I'm trying to gain a better understanding of how task routing works, especially work stealing. Under what conditions can a task be "stolen" from one session and assigned to another?
Additionally, the documentation states that work stealing will ensure that each task is annotated "at least once", but will it ensure that each task is annotated at least n times if annotations_per_task set?
Under what conditions can a task be "stolen" from one session and assigned to another?
There are 3 conditions for work stealing to occur:
allow_work_stealing is set to True (this is the default, but can be set to False via prodigy.json)
A session has exhausted its own available tasks (as determined by the selected task router)
There are other sessions available with unanswered tasks
In practical terms, work stealing typically happens towards the end of the annotation stream when some sessions become idle. Tasks are stolen from the least active sessions first.
Will work stealing ensure that each task is annotated at least n times if annotations_per_task is set?
The annotations_per_task setting and work stealing operate independently:
The system first tries to fulfill the annotations_per_task requirement using the normal task distribution.
Only if this yields no more tasks to be annotated does work stealing come into play, ensuring each task is annotated at least once.
Generally, the annotations_per_task setting should be respected even with work stealing enabled.
However, edge cases can occur.
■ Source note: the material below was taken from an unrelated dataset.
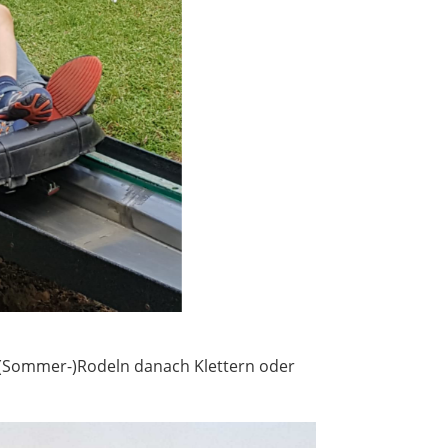
(Sommer-)Rodeln danach Klettern oder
For example, if you have 3 annotators, request 2 annotations per example, and one annotator opens a session but never returns, most or all annotations may come from the remaining 2 annotators.
Remember, work stealing can be disabled by setting allow_work_stealing to False in prodigy.json if needed.
Thanks, @magdaaniol, for the detailed explanation! We want work stealing for our task, so these details will let us confirm we're seeing the correct behavior in testing.
It looks like our initial confusion seems to be tied to setting annotations_per_task: 2 without also setting PRODIGY_ALLOWED_SESSIONS. This resulted in the tasks in the initial batch assignment only being annotated once (presumably because there was only one known session).
This resulted in the tasks in the initial batch assignment only being annotated once (presumably because there was only one known session).
That's right. This is the limitation of the current routing mechanism in that each task is routed only once based on the current list of known sessions.